Protocol implementations perform transparent retries only before any semantic assistant output has been emitted. This covers transient request/setup failures such as:

- HTTP `408`, `429`, `500`, `502`, `503`, `504`
- `reqwest::Error` where `is_timeout()` or `is_connect()` is `true`
- pre-semantic streamed-body interruptions reported as transport/body errors

When the provider sends `Retry-After`, the retry delay honours that header. `max_retry_delay_ms` caps the delay, while `Some(0)` disables the cap.
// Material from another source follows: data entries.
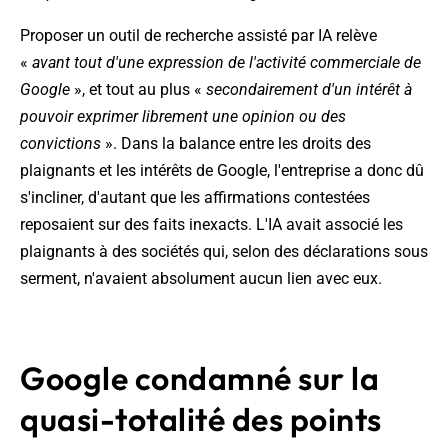
Proposer un outil de recherche assisté par IA relève
«
avant tout d'une expression de l'activité commerciale de
Google
», et tout au plus «
secondairement d'un intérêt à
pouvoir exprimer librement une opinion ou des
convictions
». Dans la balance entre les droits des
plaignants et les intérêts de Google, l'entreprise a donc dû
s'incliner, d'autant que les affirmations contestées
reposaient sur des faits inexacts. L'IA avait associé les
plaignants à des sociétés qui, selon des déclarations sous
serment, n'avaient absolument aucun lien avec eux.
Google condamné sur la
quasi-totalité des points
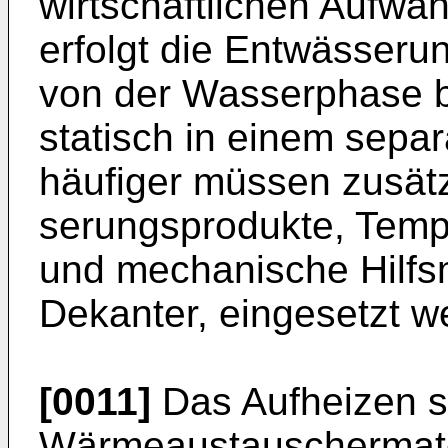
wirtschaftlichen Aufwan
erfolgt die Entwässeru
von der Was­serphase 
statisch in einem separ
häufiger müssen zusätz
serungsprodukte, Temp
und mechani­sche Hilfsm
Dekanter, eingesetzt w
[0011]
Das Aufheizen so
Wärmeaustauscher­mate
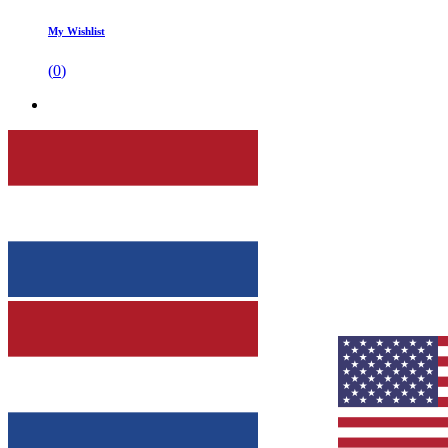
My Wishlist
(
0
)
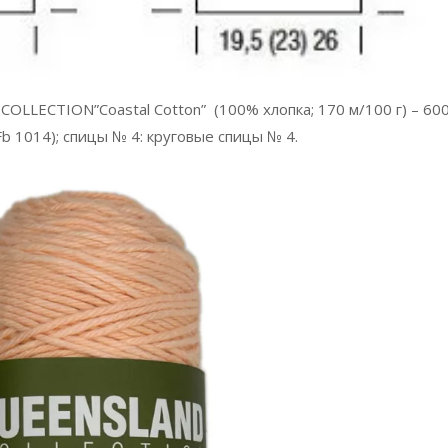
LLECTION”Coastal Cotton” (100% хлопка; 170 м/100 г) – 60
Fb 1014); спицы № 4: круговые спицы № 4.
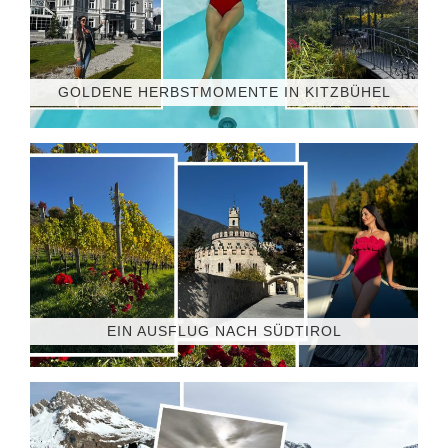
GOLDENE HERBSTMOMENTE IN KITZBÜHEL
EIN AUSFLUG NACH SÜDTIROL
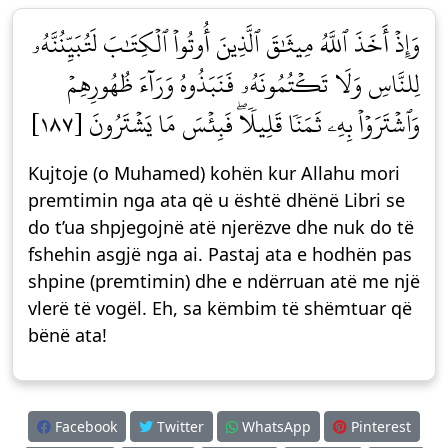
وَإِذۡ أَخَذَ ٱللَّهُ مِيثَٰقَ ٱلَّذِينَ أُوتُواْ ٱلۡكِتَٰبَ لَتُبَيِّنُنَّهُۥ
لِلنَّاسِ وَلَا تَكۡتُمُونَهُۥ فَنَبَذُوهُ وَرَآءَ ظُهُورِهِمۡ
وَٱشۡتَرَوۡاْ بِهِۦ ثَمَنٗا قَلِيلٗاۖ فَبِئۡسَ مَا يَشۡتَرُونَ [١٨٧]
Kujtoje (o Muhamed) kohën kur Allahu mori
premtimin nga ata që u është dhënë Libri se
do t’ua shpjegojnë atë njerëzve dhe nuk do të
fshehin asgjë nga ai. Pastaj ata e hodhën pas
shpine (premtimin) dhe e ndërruan atë me një
vlerë të vogël. Eh, sa këmbim të shëmtuar që
bënë ata!
Facebook
Twitter
WhatsApp
Pinterest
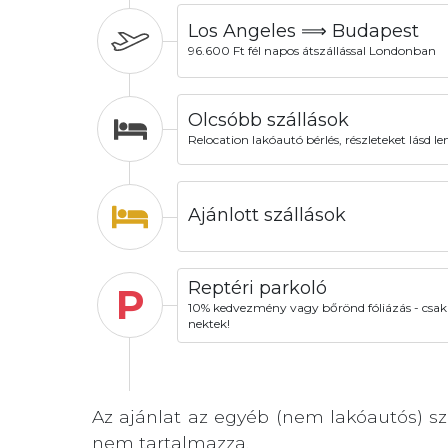
Los Angeles ⟹ Budapest
96.600 Ft fél napos átszállással Londonban
Olcsóbb szállások
Relocation lakóautó bérlés, részleteket lásd le
Ajánlott szállások
Reptéri parkoló
P
10% kedvezmény vagy bőrönd fóliázás - csak
nektek!
Az ajánlat az egyéb (nem lakóautós) szá
nem tartalmazza.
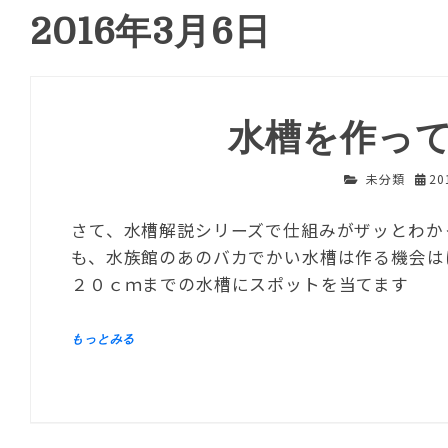
2016年3月6日
水槽を作っ
未分類
2
さて、水槽解説シリーズで仕組みがザッとわかっ
も、水族館のあのバカでかい水槽は作る機会は
２０ｃｍまでの水槽にスポットを当てます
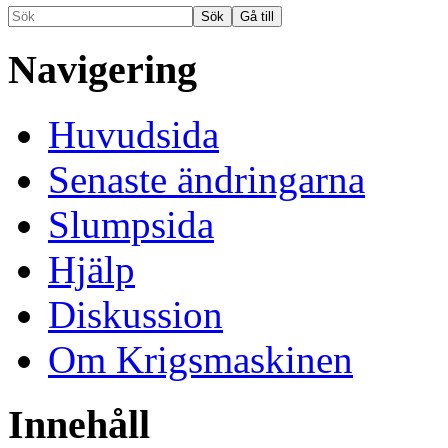
Navigering
Huvudsida
Senaste ändringarna
Slumpsida
Hjälp
Diskussion
Om Krigsmaskinen
Innehåll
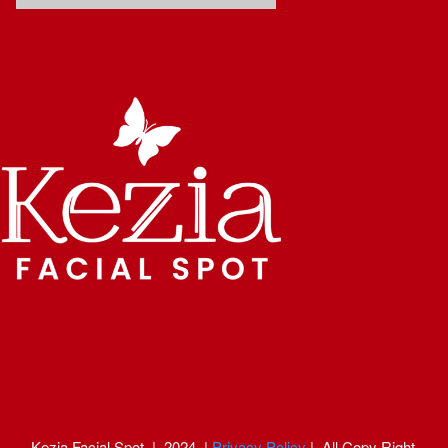
Kezia Facial Spot  |  2024  | 
Privacy Policy
 |  All Copy Right 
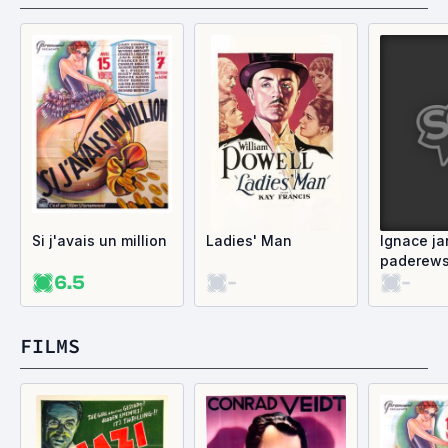
Si j'avais un million
Ladies' Man
Ignace ja
paderews
6.5
-
-
FILMS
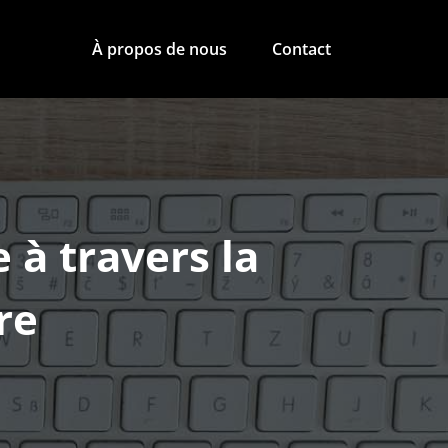
À propos de nous
Contact
 à travers la
re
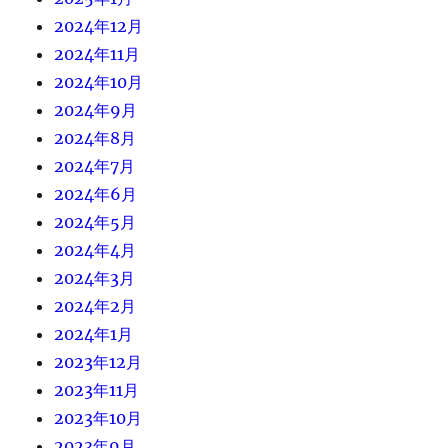
2024年12月
2024年11月
2024年10月
2024年9月
2024年8月
2024年7月
2024年6月
2024年5月
2024年4月
2024年3月
2024年2月
2024年1月
2023年12月
2023年11月
2023年10月
2023年9月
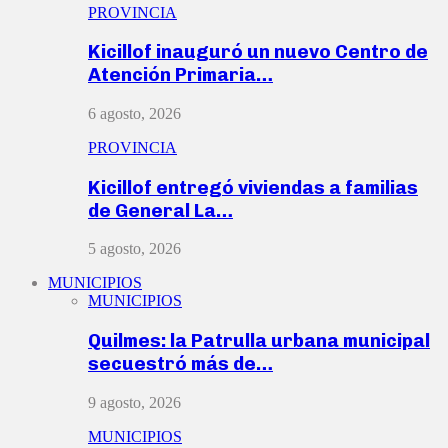
PROVINCIA
Kicillof inauguró un nuevo Centro de
Atención Primaria…
6 agosto, 2026
PROVINCIA
Kicillof entregó viviendas a familias
de General La…
5 agosto, 2026
MUNICIPIOS
MUNICIPIOS
Quilmes: la Patrulla urbana municipal
secuestró más de…
9 agosto, 2026
MUNICIPIOS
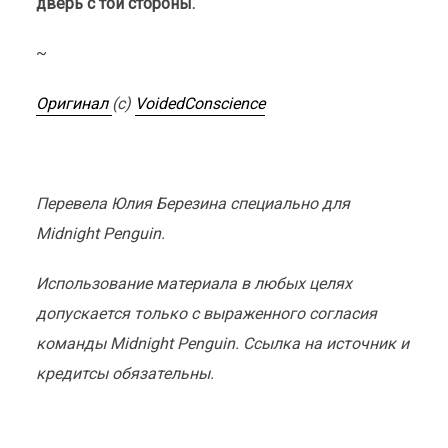
дверь с той стороны.
~
Оригинал
(с)
VoidedConscience
⠀
Перевела Юлия Березина специально для
Midnight Penguin.
Использование материала в любых целях
допускается только с выраженного согласия
команды Midnight Penguin. Ссылка на источник и
кредитсы обязательны.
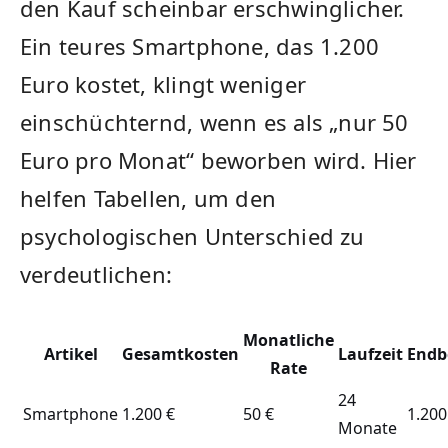
den Kauf scheinbar erschwinglicher.
Ein teures Smartphone, das 1.200
Euro kostet, klingt weniger
einschüchternd, wenn es als „nur 50
Euro pro Monat“ beworben wird. Hier
helfen Tabellen, um den
psychologischen Unterschied zu
verdeutlichen:
Monatliche
Artikel
Gesamtkosten
Laufzeit
Endb
Rate
24
Smartphone
1.200 €
50 €
1.200
Monate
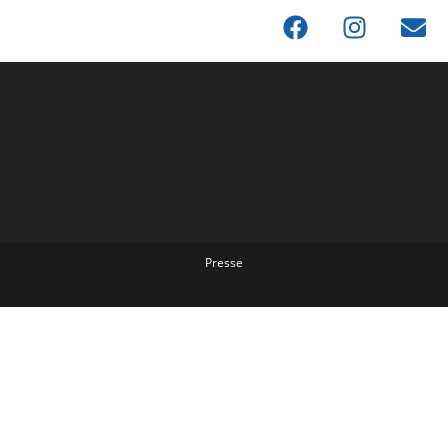
Presse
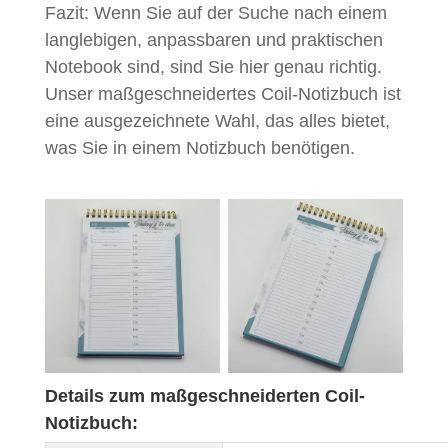
Fazit: Wenn Sie auf der Suche nach einem
langlebigen, anpassbaren und praktischen
Notebook sind, sind Sie hier genau richtig.
Unser maßgeschneidertes Coil-Notizbuch ist
eine ausgezeichnete Wahl, das alles bietet,
was Sie in einem Notizbuch benötigen.
Details zum maßgeschneiderten Coil-
Notizbuch:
Once a stream has emitted semantic events such as text deltas, thinking deltas, or tool-call deltas, the protocol layer no longer retries transparently. Any later transport failure is emitted as a terminal `Error` event so upper layers can decide how to recover without risking duplicate output or repeated tool side effects.

## File Structure

```
protocol/
├── mod.rs                  # Module declarations, re-exports LLMProtocol + backward-compat registry re-exports
├── traits.rs               # LLMProtocol trait, BoxedProtocol, ArcProtocol
├── common.rs               # Shared infrastructure (URL, headers, errors, SSE)
├── openai_completions.rs   # OpenAI Chat Completions wire format
├── openai_responses.rs     # OpenAI Responses API wire format
├── anthropic.rs            # Anthropic Messages wire format
└── google.rs               # Google GenAI + Vertex AI wire format
```

> **Note:** The provider registry (`registry.rs`) and delegation macros (`delegation.rs`) now live in the [Provider]../provider/README.md layer, alongside the facades that use them. `protocol/mod.rs` re-exports registry symbols for backward compatibility.

## Adding a New Protocol

> Only needed when a completely new HTTP/SSE wire format is required.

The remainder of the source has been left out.